Skarga w trzech krokach
Do kogo może się zwrócić poszkodowany przez instytucje finansowe
Krok pierwszy: reklamacja
Ze swoją skargą najpierw trzeba się zwrócić do instytucji, której ona dotyczy. W większości banków reklamację można złożyć osobiście w oddziale stacjonarnym, telefonicznie, listownie, e-mailowo lub za pośrednictwem systemu bankowości elektronicznej. Powinny się w niej znaleźć dane identyfikacyjne i adresowe klienta, numer rachunku bankowego i karty płatniczej. Trzeba też napisać, który produkt lub zachowanie banku ma podlegać reklamacji i z jakich względów. Trzeba też przedstawić nasze oczekiwania wobec banku.
Zgodnie z przyjętą w 2015 r. Ustawą o rozpatrywaniu reklamacji przez podmioty rynku finansowego i rzeczniku finansowym, banki czy towarzystwa ubezpieczeniowe mają maksymalnie 30 dni na rozpatrzenie reklamacji i wysłanie swojej odpowiedzi listem lub – jeśli klient wyrazi zgodę – e-mailem. W wyjątkowych sytuacjach mogą mieć 60 dni.
– Instytucje nie mogą jednak samowolnie wydłużać procedury.
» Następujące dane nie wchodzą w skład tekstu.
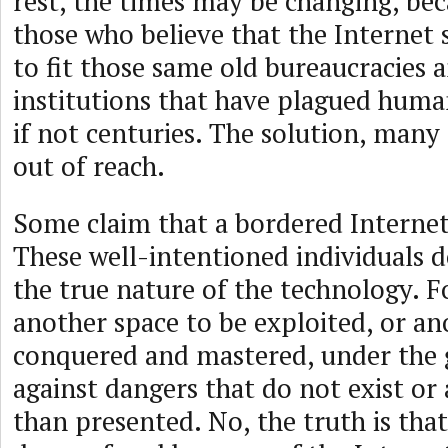
rest, the times may be changing, bec
those who believe that the Internet
to fit those same old bureaucracies 
institutions that have plagued huma
if not centuries. The solution, many 
out of reach.
Some claim that a bordered Internet 
These well-intentioned individuals 
the true nature of the technology. Fo
another space to be exploited, or an
conquered and mastered, under the g
against dangers that do not exist or 
than presented. No, the truth is that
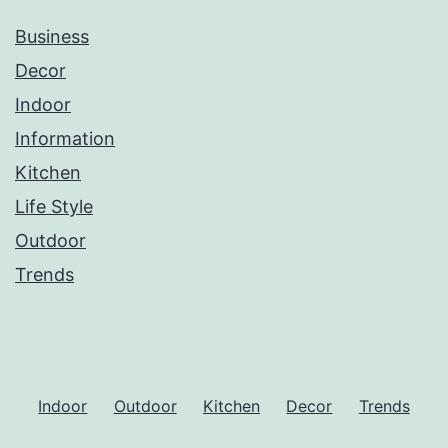
Business
Decor
Indoor
Information
Kitchen
Life Style
Outdoor
Trends
Indoor
Outdoor
Kitchen
Decor
Trends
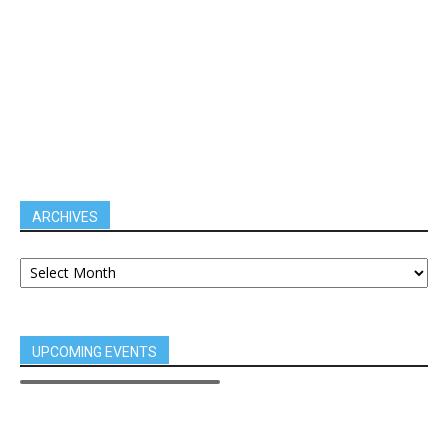
ARCHIVES
UPCOMING EVENTS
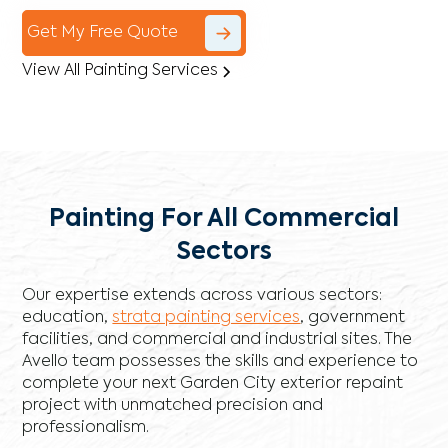
Get My Free Quote
View All Painting Services
Painting For All Commercial
Sectors
Our expertise extends across various sectors:
education,
strata painting services
, government
facilities, and commercial and industrial sites. The
Avello team possesses the skills and experience to
complete your next Garden City exterior repaint
project with unmatched precision and
professionalism.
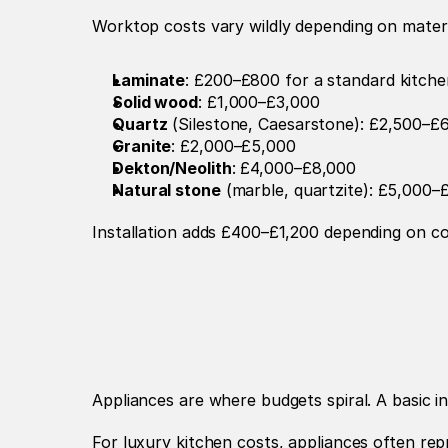
Worktop costs vary wildly depending on materia
Laminate
: £200–£800 for a standard kitche
Solid wood
: £1,000–£3,000
Quartz
 (Silestone, Caesarstone): £2,500–£
Granite
: £2,000–£5,000
Dekton/Neolith
: £4,000–£8,000
Natural stone
 (marble, quartzite): £5,000
Installation adds £400–£1,200 depending on com
Appliances are where budgets spiral. A basic
For luxury kitchen costs, appliances often re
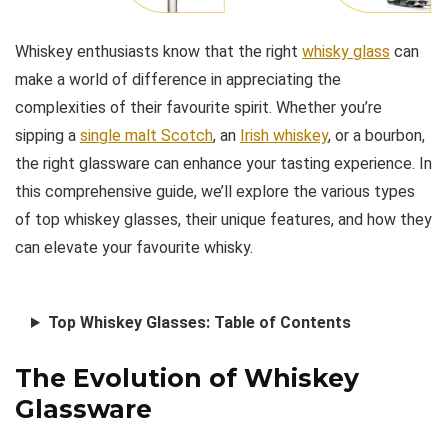
Whiskey enthusiasts know that the right
whisky glass
can
make a world of difference in appreciating the
complexities of their favourite spirit. Whether you’re
sipping a
single malt Scotch
, an
Irish whiskey
, or a bourbon,
the right glassware can enhance your tasting experience. In
this comprehensive guide, we’ll explore the various types
of top whiskey glasses, their unique features, and how they
can elevate your favourite whisky.
Top Whiskey Glasses: Table of Contents
The Evolution of Whiskey
Glassware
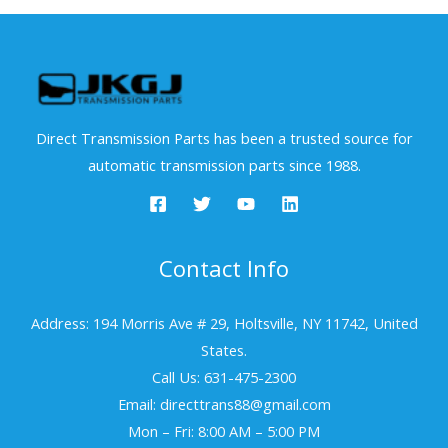
Direct Transmission Parts has been a trusted source for
automatic transmission parts since 1988.
Contact Info
Address: 194 Morris Ave # 29, Holtsville, NY 11742, United
States.
Call Us: 631-475-2300
Email: directtrans88@gmail.com
Mon – Fri: 8:00 AM – 5:00 PM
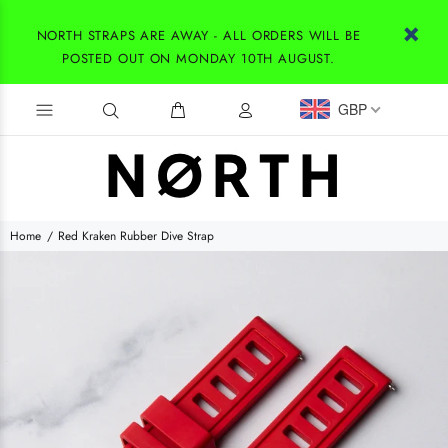
NORTH STRAPS ARE AWAY - ALL ORDERS WILL BE
POSTED OUT ON MONDAY 10TH AUGUST.
GBP
Home
Red Kraken Rubber Dive Strap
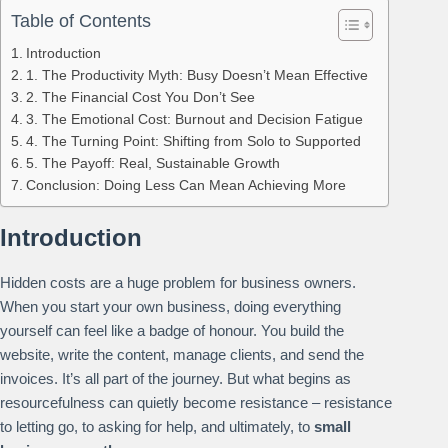
Table of Contents
Introduction
1. The Productivity Myth: Busy Doesn’t Mean Effective
2. The Financial Cost You Don’t See
3. The Emotional Cost: Burnout and Decision Fatigue
4. The Turning Point: Shifting from Solo to Supported
5. The Payoff: Real, Sustainable Growth
Conclusion: Doing Less Can Mean Achieving More
Introduction
Hidden costs are a huge problem for business owners.
When you start your own business, doing everything
yourself can feel like a badge of honour. You build the
website, write the content, manage clients, and send the
invoices. It’s all part of the journey. But what begins as
resourcefulness can quietly become resistance – resistance
to letting go, to asking for help, and ultimately, to
small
Muszą w ciągu 30 dni poinformować klienta, dlaczego potrzebują więcej czasu na rozpatrzenie reklamacji i odpowiednio to uzasadnić – zastrzega Agnieszka Wachnicka, dyrektor wydziału klienta rynku bankowo-kapitałowego w Biurze Rzecznika Finansowego. – Argumentem może być np. konieczność skontaktowania się z organizacją kartową czy właścicielem bankomatu, czyli podmiotami trzecimi, które również potrzebują czasu na pisemną odpowiedź. Jeśli bank nie zdąży odpowiedzieć na reklamację w ciągu 30 czy 60 dni, reklamacja jest uznawana automatycznie za rozpatrzoną na korzyść klienta, a wtedy może on dochodzić swoich roszczeń.
Przed wejściem w życie ustawy standardem było rozpatrywanie reklamacji w ciągu 90 dni, a w bardziej skomplikowanych przypadkach odpowiedź przychodziła nawet po 4–6 miesiącach od złożenia skargi.